╭─ SOURCE DATA

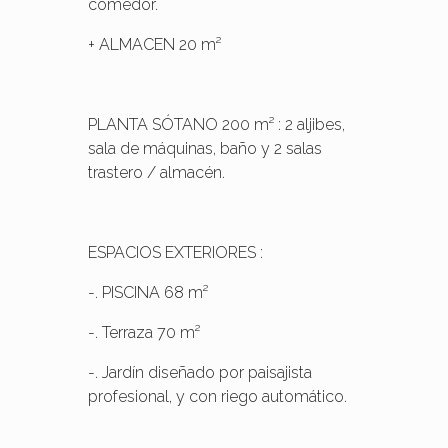
comedor.
+ ALMACEN 20 m²
PLANTA SÓTANO 200 m² : 2 aljibes,
sala de máquinas, baño y 2 salas
trastero / almacén.
ESPACIOS EXTERIORES :
-. PISCINA 68 m²
-. Terraza 70 m²
-. Jardín diseñado por paisajista
profesional, y con riego automático.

╰─

**PROBLEM DETAILS**.
In transcribing the lines above, omit the images and keep all else exact.

**SOLUTION TO THE EXERCISE**.
comedor.
+ ALMACEN 20 m²
PLANTA SÓTANO 200 m² : 2 aljibes,
sala de máquinas, baño y 2 salas
trastero / almacén.
ESPACIOS EXTERIORES :
-. PISCINA 68 m²
-. Terraza 70 m²
-. Jardín diseñado por paisajista
profesional, y con riego automático.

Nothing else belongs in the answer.